[Collected data entries]
- - -
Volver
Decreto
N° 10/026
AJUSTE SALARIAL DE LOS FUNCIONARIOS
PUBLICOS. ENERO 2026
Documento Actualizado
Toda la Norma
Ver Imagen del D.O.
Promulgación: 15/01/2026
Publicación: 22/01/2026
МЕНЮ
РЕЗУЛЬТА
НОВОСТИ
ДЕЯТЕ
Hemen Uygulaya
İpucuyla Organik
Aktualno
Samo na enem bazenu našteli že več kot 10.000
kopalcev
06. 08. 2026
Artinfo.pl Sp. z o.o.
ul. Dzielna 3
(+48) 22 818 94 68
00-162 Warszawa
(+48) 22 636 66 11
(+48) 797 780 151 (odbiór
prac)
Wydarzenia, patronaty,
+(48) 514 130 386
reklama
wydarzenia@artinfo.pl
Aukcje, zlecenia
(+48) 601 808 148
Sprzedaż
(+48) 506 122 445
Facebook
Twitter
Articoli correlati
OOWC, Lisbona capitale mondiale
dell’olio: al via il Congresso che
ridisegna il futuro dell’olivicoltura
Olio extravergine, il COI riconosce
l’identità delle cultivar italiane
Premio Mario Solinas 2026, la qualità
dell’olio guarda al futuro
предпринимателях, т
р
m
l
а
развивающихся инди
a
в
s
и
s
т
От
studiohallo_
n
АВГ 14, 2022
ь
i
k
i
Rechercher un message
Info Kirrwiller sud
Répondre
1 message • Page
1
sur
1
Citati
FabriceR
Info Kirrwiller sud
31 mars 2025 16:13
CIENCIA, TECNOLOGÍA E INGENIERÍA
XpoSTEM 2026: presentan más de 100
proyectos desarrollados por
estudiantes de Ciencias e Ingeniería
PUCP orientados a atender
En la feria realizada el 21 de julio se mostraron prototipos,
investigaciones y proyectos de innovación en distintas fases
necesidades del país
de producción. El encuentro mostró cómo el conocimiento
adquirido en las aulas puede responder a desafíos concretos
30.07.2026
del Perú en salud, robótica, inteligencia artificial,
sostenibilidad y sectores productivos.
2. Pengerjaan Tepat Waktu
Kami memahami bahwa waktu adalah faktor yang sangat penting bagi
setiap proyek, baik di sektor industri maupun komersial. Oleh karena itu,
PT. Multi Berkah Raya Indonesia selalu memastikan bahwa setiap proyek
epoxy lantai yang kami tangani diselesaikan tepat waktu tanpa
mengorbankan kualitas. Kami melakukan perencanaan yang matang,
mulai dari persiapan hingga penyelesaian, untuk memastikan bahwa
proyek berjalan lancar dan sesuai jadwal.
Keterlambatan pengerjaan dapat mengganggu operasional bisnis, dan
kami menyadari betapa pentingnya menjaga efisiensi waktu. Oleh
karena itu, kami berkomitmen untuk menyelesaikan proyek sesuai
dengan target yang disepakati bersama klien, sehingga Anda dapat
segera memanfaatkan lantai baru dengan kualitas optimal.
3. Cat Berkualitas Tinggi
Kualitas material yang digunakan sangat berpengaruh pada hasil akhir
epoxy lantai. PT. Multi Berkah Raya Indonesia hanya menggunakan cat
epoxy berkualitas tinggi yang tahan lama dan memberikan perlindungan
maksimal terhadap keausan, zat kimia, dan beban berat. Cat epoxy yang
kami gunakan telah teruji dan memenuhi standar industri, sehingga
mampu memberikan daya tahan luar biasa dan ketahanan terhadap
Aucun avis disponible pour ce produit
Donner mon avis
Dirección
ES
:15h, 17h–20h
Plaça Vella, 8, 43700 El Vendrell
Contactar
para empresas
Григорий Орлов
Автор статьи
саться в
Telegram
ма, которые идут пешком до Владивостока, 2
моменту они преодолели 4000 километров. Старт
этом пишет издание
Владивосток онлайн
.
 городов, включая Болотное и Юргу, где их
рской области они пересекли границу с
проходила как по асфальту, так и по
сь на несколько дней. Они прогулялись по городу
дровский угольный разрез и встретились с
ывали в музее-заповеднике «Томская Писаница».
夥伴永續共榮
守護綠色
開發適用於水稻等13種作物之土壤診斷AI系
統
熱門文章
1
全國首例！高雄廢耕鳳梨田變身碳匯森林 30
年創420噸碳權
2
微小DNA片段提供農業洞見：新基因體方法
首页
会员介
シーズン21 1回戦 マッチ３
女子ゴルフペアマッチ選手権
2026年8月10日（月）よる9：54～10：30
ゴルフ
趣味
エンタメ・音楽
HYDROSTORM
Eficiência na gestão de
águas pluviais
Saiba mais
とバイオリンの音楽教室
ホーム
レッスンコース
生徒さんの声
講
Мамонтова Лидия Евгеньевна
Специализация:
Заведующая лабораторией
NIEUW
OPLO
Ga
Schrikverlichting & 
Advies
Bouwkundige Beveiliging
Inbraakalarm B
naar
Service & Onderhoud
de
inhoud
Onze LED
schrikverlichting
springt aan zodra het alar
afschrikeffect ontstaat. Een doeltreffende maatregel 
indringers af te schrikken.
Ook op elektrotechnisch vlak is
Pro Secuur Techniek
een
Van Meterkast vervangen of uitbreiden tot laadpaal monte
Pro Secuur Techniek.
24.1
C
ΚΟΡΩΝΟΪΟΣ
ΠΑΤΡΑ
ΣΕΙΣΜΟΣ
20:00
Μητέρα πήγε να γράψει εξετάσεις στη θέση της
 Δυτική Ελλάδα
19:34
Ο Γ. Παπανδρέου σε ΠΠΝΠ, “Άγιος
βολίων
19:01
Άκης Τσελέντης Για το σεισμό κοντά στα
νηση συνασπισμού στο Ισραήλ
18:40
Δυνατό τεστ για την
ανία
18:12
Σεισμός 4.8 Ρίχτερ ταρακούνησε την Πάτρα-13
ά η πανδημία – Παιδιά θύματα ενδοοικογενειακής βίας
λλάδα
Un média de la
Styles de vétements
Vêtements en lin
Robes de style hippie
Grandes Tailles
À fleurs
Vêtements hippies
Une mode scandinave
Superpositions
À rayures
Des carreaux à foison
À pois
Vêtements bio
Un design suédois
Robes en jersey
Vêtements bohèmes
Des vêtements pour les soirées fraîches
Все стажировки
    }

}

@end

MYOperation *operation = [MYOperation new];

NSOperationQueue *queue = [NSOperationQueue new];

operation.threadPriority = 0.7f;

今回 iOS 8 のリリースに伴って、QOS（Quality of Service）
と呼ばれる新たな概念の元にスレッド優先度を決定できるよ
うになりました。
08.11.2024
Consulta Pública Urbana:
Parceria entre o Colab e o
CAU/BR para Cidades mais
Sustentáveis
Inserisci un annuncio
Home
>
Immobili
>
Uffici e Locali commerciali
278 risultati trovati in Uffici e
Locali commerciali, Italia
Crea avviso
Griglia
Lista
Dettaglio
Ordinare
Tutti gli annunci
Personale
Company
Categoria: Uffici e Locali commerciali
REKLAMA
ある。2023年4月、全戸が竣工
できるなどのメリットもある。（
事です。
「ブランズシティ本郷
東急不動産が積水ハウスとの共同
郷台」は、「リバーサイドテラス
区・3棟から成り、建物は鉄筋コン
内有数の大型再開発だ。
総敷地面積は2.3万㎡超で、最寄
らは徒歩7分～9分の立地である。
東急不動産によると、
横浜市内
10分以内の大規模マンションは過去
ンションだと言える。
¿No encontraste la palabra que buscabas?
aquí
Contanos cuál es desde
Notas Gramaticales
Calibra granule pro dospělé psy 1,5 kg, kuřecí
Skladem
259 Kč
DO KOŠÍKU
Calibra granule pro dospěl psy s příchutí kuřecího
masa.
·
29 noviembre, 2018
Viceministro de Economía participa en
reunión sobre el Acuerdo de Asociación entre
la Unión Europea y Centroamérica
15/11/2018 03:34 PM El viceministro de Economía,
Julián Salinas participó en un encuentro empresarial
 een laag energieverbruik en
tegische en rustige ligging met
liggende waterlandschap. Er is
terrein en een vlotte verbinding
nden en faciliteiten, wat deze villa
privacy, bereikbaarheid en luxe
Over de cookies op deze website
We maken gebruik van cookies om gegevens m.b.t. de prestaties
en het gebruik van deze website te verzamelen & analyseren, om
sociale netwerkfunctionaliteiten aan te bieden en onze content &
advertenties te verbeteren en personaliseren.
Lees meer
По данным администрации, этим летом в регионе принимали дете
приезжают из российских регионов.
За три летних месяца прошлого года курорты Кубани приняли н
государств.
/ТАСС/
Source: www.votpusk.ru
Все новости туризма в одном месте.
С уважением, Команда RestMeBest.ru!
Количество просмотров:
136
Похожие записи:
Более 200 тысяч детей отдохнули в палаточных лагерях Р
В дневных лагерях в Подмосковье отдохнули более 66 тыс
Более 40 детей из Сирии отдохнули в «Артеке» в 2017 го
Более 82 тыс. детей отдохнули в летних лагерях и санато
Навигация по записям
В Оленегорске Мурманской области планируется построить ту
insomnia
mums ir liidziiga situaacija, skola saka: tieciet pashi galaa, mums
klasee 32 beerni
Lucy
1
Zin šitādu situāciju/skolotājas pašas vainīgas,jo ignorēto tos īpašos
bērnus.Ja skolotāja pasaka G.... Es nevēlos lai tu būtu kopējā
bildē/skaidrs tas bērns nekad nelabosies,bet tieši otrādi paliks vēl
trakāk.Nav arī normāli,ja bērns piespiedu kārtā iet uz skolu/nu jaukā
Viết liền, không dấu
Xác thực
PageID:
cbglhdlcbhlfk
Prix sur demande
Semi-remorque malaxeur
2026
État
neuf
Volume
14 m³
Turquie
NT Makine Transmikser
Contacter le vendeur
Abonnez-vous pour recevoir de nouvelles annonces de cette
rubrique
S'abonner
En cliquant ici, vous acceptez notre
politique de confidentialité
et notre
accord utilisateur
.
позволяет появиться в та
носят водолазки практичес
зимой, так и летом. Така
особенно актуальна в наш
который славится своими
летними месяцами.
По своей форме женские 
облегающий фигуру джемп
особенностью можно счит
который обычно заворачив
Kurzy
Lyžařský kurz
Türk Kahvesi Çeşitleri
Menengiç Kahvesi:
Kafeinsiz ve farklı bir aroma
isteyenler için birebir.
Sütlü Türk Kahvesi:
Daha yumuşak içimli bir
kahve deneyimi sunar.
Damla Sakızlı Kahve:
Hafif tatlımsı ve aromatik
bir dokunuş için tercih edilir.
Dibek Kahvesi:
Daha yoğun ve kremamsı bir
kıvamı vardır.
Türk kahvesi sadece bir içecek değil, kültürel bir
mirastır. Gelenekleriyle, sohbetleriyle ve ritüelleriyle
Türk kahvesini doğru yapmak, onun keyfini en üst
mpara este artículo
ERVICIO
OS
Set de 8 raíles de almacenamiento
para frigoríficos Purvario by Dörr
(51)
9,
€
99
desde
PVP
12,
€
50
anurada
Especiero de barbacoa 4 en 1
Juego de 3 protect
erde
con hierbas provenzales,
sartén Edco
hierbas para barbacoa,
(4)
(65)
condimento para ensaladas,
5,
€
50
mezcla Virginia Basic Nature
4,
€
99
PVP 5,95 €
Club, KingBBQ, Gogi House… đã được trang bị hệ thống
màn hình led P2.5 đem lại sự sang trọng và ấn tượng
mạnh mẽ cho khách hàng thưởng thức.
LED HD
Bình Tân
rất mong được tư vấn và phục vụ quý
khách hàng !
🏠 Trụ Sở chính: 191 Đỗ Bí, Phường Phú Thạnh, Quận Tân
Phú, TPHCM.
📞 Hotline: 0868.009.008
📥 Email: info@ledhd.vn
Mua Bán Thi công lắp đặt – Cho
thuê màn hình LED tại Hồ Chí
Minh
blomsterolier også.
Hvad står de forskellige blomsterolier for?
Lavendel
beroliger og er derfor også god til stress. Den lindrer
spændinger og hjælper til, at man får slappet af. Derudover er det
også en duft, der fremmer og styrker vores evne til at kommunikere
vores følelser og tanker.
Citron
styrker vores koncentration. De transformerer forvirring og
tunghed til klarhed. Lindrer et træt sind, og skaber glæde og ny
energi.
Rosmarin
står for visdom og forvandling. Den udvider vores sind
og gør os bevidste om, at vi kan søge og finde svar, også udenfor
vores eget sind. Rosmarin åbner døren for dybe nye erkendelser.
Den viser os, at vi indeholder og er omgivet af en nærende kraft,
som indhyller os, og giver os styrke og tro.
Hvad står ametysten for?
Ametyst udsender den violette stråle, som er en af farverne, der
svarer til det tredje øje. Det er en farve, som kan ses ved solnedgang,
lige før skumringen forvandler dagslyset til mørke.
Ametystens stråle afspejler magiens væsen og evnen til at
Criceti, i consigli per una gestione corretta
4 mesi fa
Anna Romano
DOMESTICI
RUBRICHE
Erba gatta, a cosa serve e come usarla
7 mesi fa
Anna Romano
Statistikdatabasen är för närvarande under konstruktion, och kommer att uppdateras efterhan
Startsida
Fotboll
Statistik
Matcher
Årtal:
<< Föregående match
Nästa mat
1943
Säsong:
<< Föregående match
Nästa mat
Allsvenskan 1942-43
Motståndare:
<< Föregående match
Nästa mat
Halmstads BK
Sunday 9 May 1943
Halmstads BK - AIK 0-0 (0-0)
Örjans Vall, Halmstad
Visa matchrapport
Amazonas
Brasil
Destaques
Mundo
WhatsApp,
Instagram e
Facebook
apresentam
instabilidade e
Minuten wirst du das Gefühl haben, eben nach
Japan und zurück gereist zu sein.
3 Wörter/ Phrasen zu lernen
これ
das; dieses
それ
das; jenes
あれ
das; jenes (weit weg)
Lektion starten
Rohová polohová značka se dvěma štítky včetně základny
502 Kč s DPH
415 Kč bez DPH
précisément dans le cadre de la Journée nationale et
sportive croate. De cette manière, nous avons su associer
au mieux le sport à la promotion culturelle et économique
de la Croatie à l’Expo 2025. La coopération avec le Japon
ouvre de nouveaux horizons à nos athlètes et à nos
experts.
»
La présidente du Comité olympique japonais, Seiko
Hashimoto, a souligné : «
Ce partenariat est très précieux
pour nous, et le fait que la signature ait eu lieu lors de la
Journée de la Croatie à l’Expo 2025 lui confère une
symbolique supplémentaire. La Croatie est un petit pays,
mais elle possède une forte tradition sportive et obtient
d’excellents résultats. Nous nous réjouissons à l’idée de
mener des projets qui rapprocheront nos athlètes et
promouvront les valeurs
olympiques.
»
- - -
#### GOAL OF THE EXERCISE:
Set down exactly the lines that begin the records and continue through the line bearing "06. 08. 2026"; include both ends.

#### SOLUTION FOR THIS EXERCISE:
Volver
Decreto
N° 10/026
AJUSTE SALARIAL DE LOS FUNCIONARIOS
PUBLICOS. ENERO 2026
Documento Actualizado
Toda la Norma
Ver Imagen del D.O.
Promulgación: 15/01/2026
Publicación: 22/01/2026
МЕНЮ
РЕЗУЛЬТА
НОВОСТИ
ДЕЯТЕ
Hemen Uygulaya
İpucuyla Organik
Aktualno
Samo na enem bazenu našteli že več kot 10.000
kopalcev
06. 08. 2026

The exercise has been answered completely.